Brandon Soderberg named editor of City Paper

City Paper veteran Brandon Soderberg has been named editor of the Baltimore alt-weekly.

The news was first reported by The Sun, which owns City Paper, because Soderberg was on deadline and neglected to send the release to anyone.

Soderberg served as interim editor following the departure earlier this year of Karen Houppert, who left to become assistant director of Johns Hopkins' graduate writing program—a position with less strenuous hours (I assume) and better pay (I guarantee).

In a probing, very professional, and objective Slack conversation with this reporter, Soderberg said he was excited to continue leading the staff in covering the city with the same voice and critical eye the paper has developed in its 40 years.

"The staff is really the best thing," he said (what a mensch!). "I'm impressed by how hard everybody works and how fucking good the writing and ideas are, you know?

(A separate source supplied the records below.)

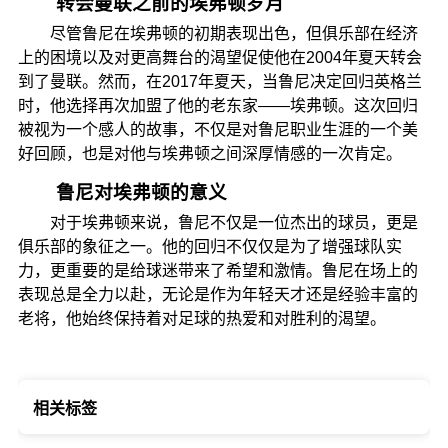
转会曼联之前的埃弗顿岁月
尽管鲁尼在埃弗顿的初期表现出色，但俱乐部在经济
上的困境以及对更高舞台的渴望促使他在2004年夏天转会
到了曼联。然而，在2017年夏天，当鲁尼决定回归英格兰
时，他选择再次加盟了他的老东家——埃弗顿。这次回归
被视为一个感人的故事，不仅是对鲁尼职业生涯的一个美
好回顾，也是对他与埃弗顿之间深厚情感的一次肯定。
鲁尼对埃弗顿的意义
对于埃弗顿来说，鲁尼不仅是一位杰出的球员，更是
俱乐部的象征之一。他的回归不仅仅是为了增强球队实
力，更重要的是给球迷带来了希望和激情。鲁尼在场上的
表现总是全力以赴，无论是作为年轻天才还是经验丰富的
老将，他始终保持着对足球的热爱和对胜利的渴望。
相关标签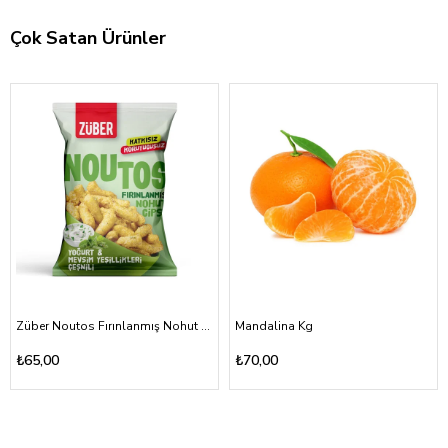
Çok Satan Ürünler
Züber Noutos Fırınlanmış Nohut Cipsi Yoğurt Mevsim Yeşillikleri 55gr
Mandalina Kg
₺65,00
₺70,00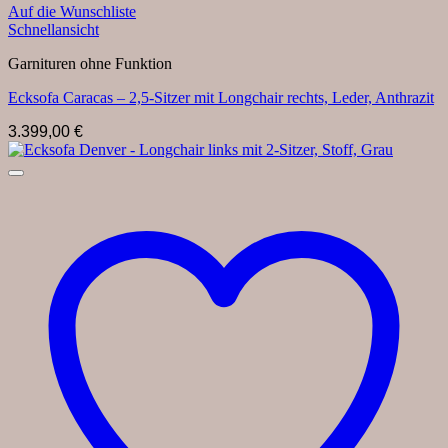
Auf die Wunschliste
Schnellansicht
Garnituren ohne Funktion
Ecksofa Caracas – 2,5-Sitzer mit Longchair rechts, Leder, Anthrazit
3.399,00
€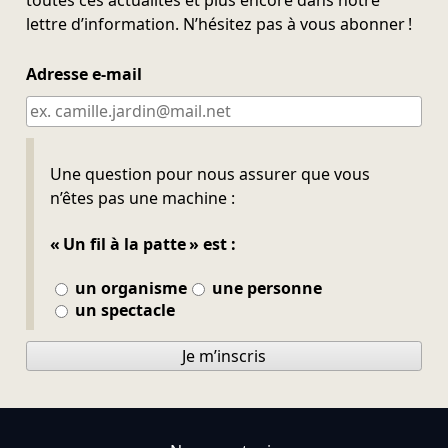
toutes ces actualités et plus encore dans notre
lettre d’information. N’hésitez pas à vous abonner !
Adresse e-mail
Ne pas remplir
Une question pour nous assurer que vous
n’êtes pas une machine :
« Un fil à la patte » est :
un organisme
une personne
un spectacle
Je m’inscris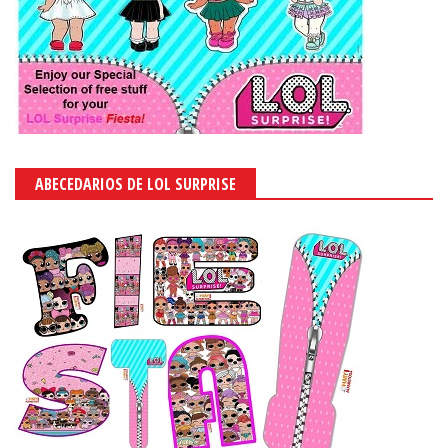
ABECEDARIOS DE LOL SURPRISE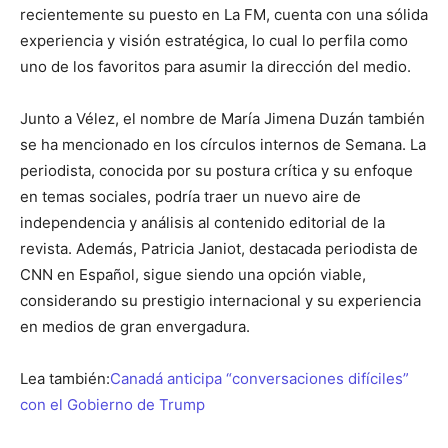
recientemente su puesto en La FM, cuenta con una sólida
experiencia y visión estratégica, lo cual lo perfila como
uno de los favoritos para asumir la dirección del medio.
Junto a Vélez, el nombre de María Jimena Duzán también
se ha mencionado en los círculos internos de Semana. La
periodista, conocida por su postura crítica y su enfoque
en temas sociales, podría traer un nuevo aire de
independencia y análisis al contenido editorial de la
revista. Además, Patricia Janiot, destacada periodista de
CNN en Español, sigue siendo una opción viable,
considerando su prestigio internacional y su experiencia
en medios de gran envergadura.
Lea también:
Canadá anticipa “conversaciones difíciles”
con el Gobierno de Trump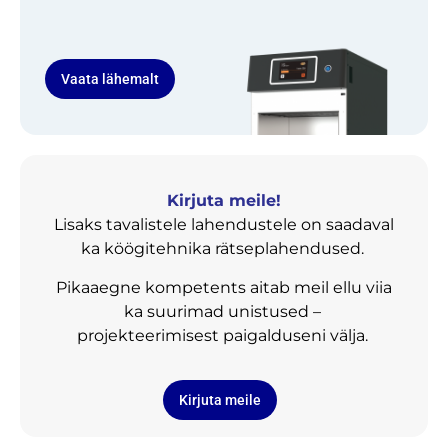
Vaata lähemalt
Kirjuta meile!
Lisaks tavalistele lahendustele on saadaval
ka köögitehnika rätseplahendused.
Pikaaegne kompetents aitab meil ellu viia
ka suurimad unistused –
projekteerimisest paigalduseni välja.
Kirjuta meile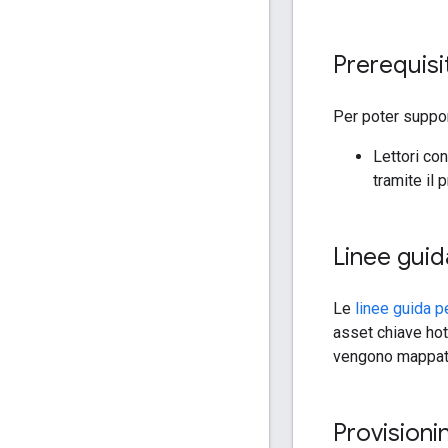
Prerequisit
Per poter suppor
Lettori co
tramite il 
Linee guid
Le
linee guida pe
asset chiave hot
vengono mappate 
Provisioni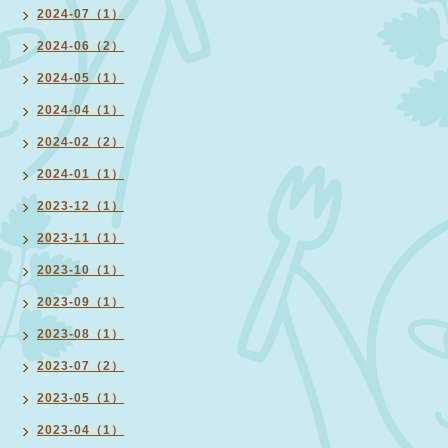
2024-07（1）
2024-06（2）
2024-05（1）
2024-04（1）
2024-02（2）
2024-01（1）
2023-12（1）
2023-11（1）
2023-10（1）
2023-09（1）
2023-08（1）
2023-07（2）
2023-05（1）
2023-04（1）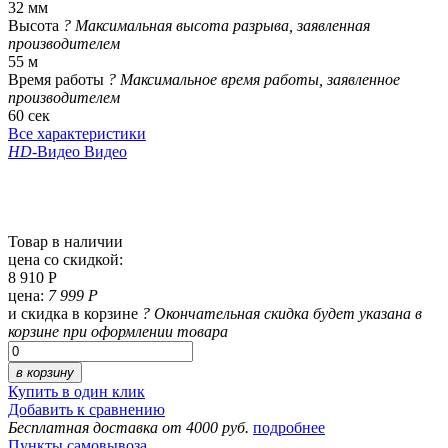
32 мм
Высота
?
Максимальная высота разрыва, заявленная
производителем
55 м
Время работы
?
Максимальное время работы, заявленное
производителем
60 сек
Все характеристики
HD
-Видео
Видео
Товар в наличии
цена со скидкой:
8 910 Р
цена:
7 999 Р
и скидка в корзине
?
Окончательная скидка будет указана в
корзине при оформлении товара
в корзину
Купить в один клик
Добавить к сравнению
Бесплатная доставка от 4000 руб.
подробнее
Пункты самовывоза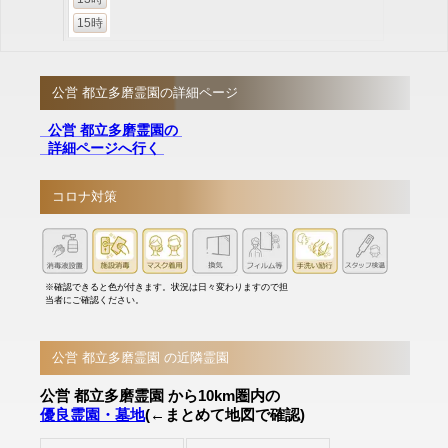
15時
公営 都立多磨霊園の詳細ページ
公営 都立多磨霊園の
詳細ページへ行く
コロナ対策
※確認できると色が付きます。状況は日々変わりますので担
当者にご確認ください。
公営 都立多磨霊園 の近隣霊園
公営 都立多磨霊園 から10km圏内の
優良霊園・墓地
(←まとめて地図で確認)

"The strengths of CP are its voice and its knowledge and experience in the city," he continued. "With that knowledge and experience comes an ability to keep shifting and changing our perspectives and trying to call ourselves out as much as we'll call everybody else out."

Soderberg offered a vision for the paper that matches a common mantra he can often be heard saying around the office: "let's see what we can get away with."

And while that does include things like trolling Attorney General and overall ninny Jeff Sessions and liberal use of the f-word, it means other things too.

"[It's] reporting things that aren't being reported or approaching a story or a narrative in a creative or different way," he said. "It means pushing our talents and skills further and often, getting weird with it. This I think is the best stuff that alternative weeklies have done and can do and still do."

In the current media landscape, which has seen alts left out of the conversation in favor of financially loaded websites led by think-fluencers who explain things and clickbait mills, Soderberg thinks alts can break through the problems of "the media elite" and coastal bias that led the country to Donald Trump.

"Echoing my colleague Baynard Woods: Alts are the model for how to cover when you're an underdog and you're denied access and you're bursting at the seams with an opinion and have a story to tell," he said. "I'd like to see City Paper as a model for how others should cover the news and politics and the arts, and as I've said plenty to anyone who will listen, the ways in which those things intersect—which is pretty much always if you think hard enough."

In a pitch to make this model financially viable, he added: "Advertise with us, please!"

Soderberg first started freelancing for City Paper in 2007. Soon after, he was contributing writing to the Independent Weekly, the Museum of Moving Image, Vice, the Village Voice, and Washington City Paper. He then was given a regular hip-hop column at SPIN magazine and eventually became a SPIN Contributing Writer.

In May 2014, he was hired at City Paper and took on three titles: music editor, fact checking coordinator, and special issues editor. A little over a year later, he was promoted to arts editor and deputy editor. Along the way he has covered everything from the city's dirt bikers to the death of rapper Lor Scoota to weed to the city's underground hip-hop scene to weed.

During his decade, on and off, at the paper, Soderberg said he has learned a lot from his predecessors, including Houppert, Evan Serpick, and Lee Gardner, as well as former managing editor and arts editor Baynard Woods and former arts editor Bret McCabe.

"It's hard but seemingly doable because of them," he said.